Foi através da voz rasgada de Paulo Diniz que ouvi os versos desesperados de Drummond
Através do toca fitas de uma parati, me vi, pela primeira vez, diante de uma tradução artística do que hoje reconheço como angústia
Me identifiquei, a princípio, por ser o nome do personagem igual ao meu segundo
E naquele momento primeiro achei foi engraçado as variadas desventuras do José
Mas, na segunda ou terceira escuta, sabe-se lá, me pus em seu lugar
Me vi nas noites do domingo em que, talvez precocemente, me preocupava com o futuro do mundo e com o crescimento e a prevalência da maldade
E também nos choros e clamores que mantinha preso na garganta por não conseguir expeli-los e por não ter coragem (ou não enxergar a necessidade) de pedir ajuda
Na solidão profunda que sentia em tantos momentos, com a ausência de afeto e carinho ou de palavras que me fizessem ver um sentido a canção me fazia pensar no mal-estar que não era afastado pelos prazeres e anestesias e cuja insolubilidade eu já havia (pres)sentido antes mesmo de ler Freud ou fazer análise
Ao me questionar sobre o motivo da criação de um personagem tão desgraçado, entendi que, de algum modo, aquilo aliviava a náusea da existência vazia de quem traduziu em palavras o que sentia, amenizando, além do mais, a solidão de quem com ele se identificava.

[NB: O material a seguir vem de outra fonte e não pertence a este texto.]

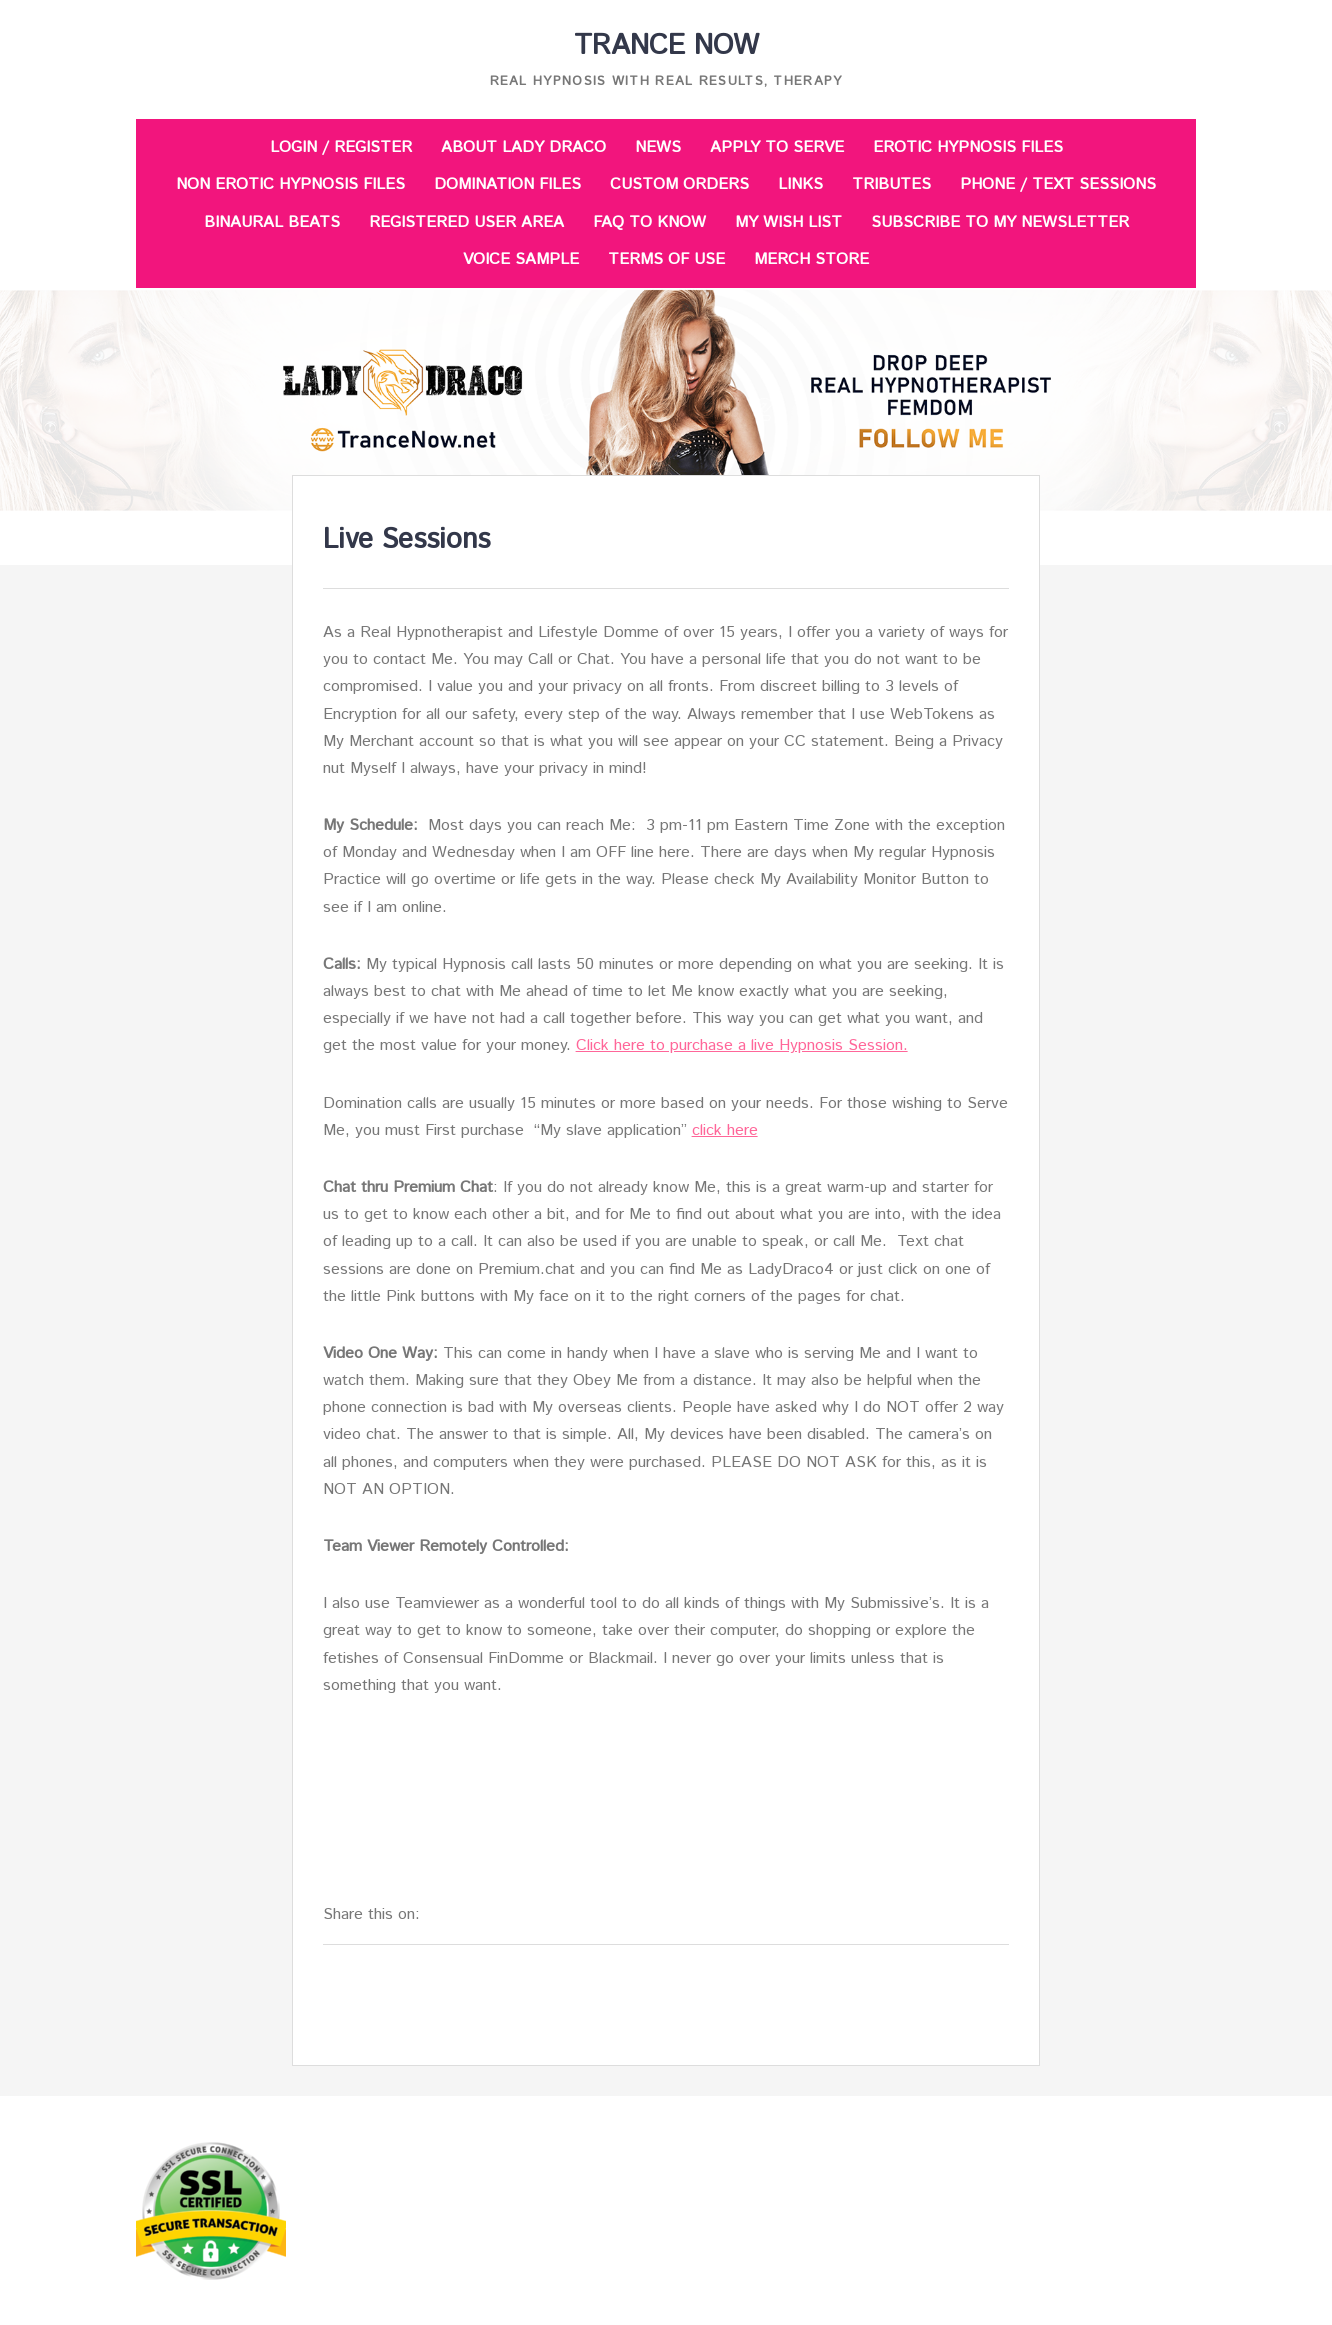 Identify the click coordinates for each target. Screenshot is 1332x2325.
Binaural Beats (272, 222)
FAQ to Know (649, 222)
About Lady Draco (523, 147)
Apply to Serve (777, 147)
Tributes (891, 184)
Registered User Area (466, 222)
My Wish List (788, 222)
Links (800, 184)
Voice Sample (521, 259)
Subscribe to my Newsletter (1000, 222)
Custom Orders (679, 184)
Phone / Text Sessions (1058, 184)
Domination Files (507, 184)
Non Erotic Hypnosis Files (290, 184)
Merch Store (811, 259)
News (658, 147)
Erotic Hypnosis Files (968, 147)
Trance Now (666, 46)
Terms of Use (666, 259)
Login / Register (341, 147)
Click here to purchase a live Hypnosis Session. (742, 1045)
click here (725, 1130) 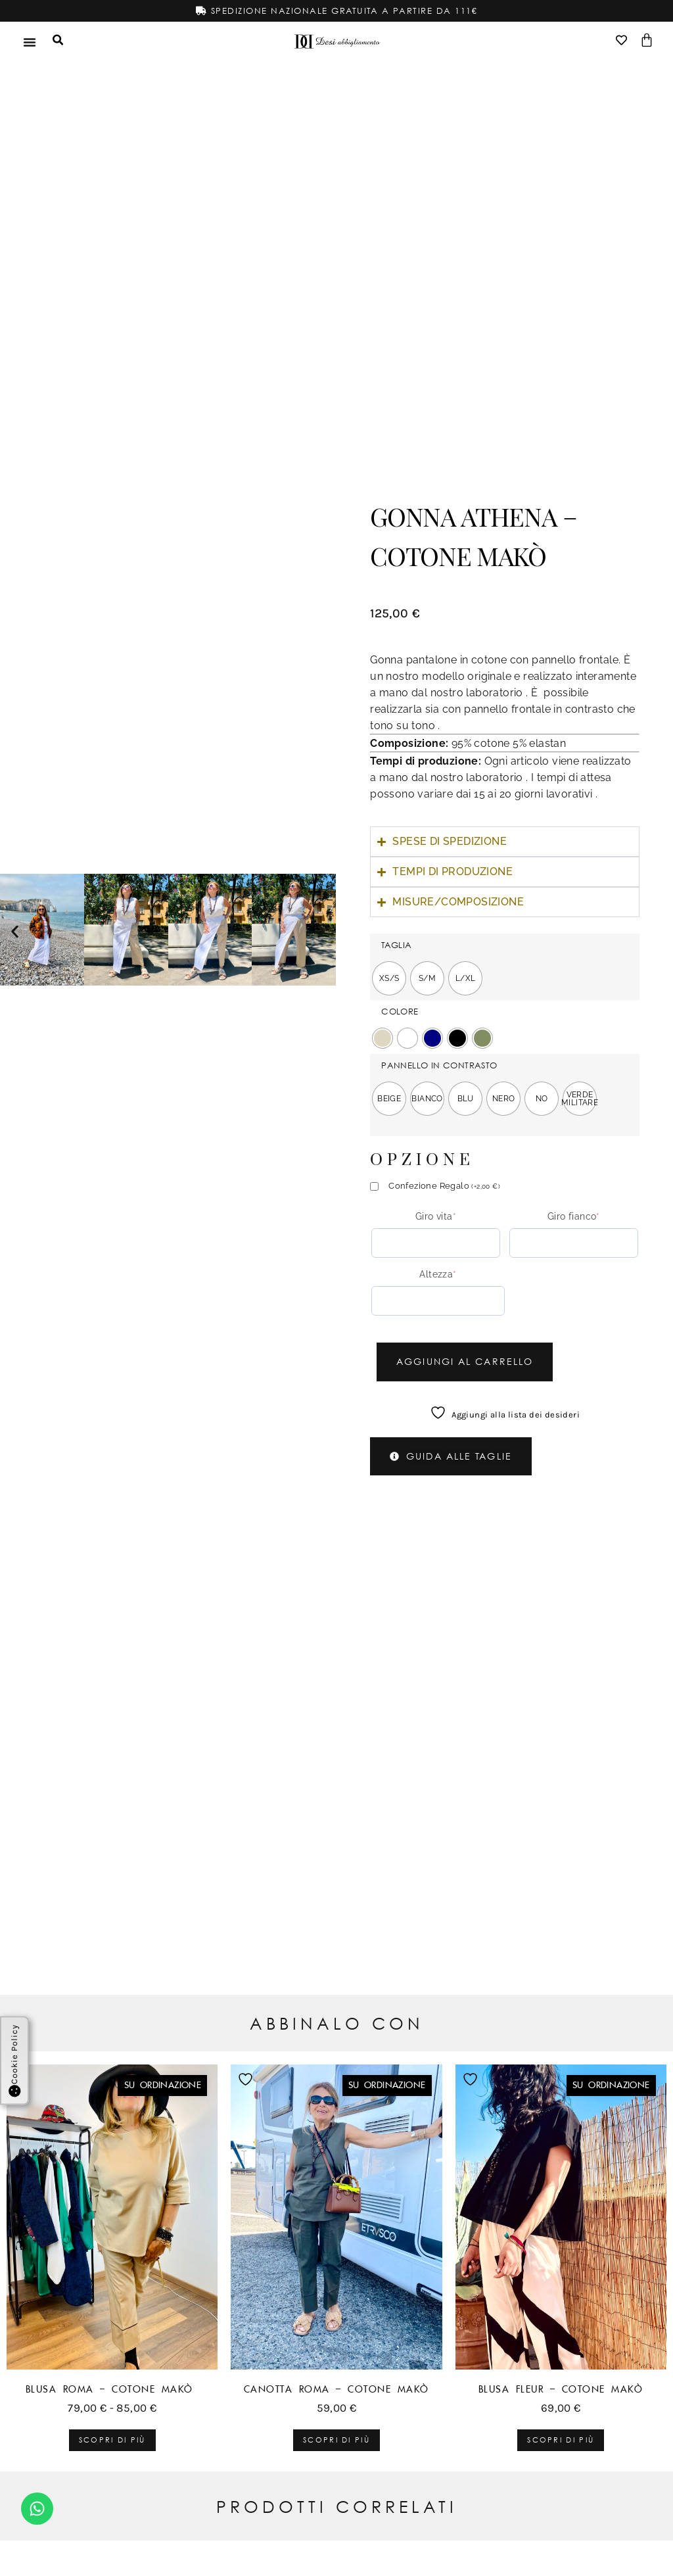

Mesmo sem saber o que era teogonia e sem entender quer era “vienense” o adjetivo que qualificava a valsa, a canção me fazia pensar nos momentos em que, além de me sentir perdido, confuso e só, eu me via como um ser pequeno, não só em estatura,
Cuja irrelevância era reforçada pela imaturidade e insegurança – natural ou adquirida – de mais um José
que não sabia bem para onde ir
e nem por que estava ali.
(Felipe Rocha, 10 de julho de 2019)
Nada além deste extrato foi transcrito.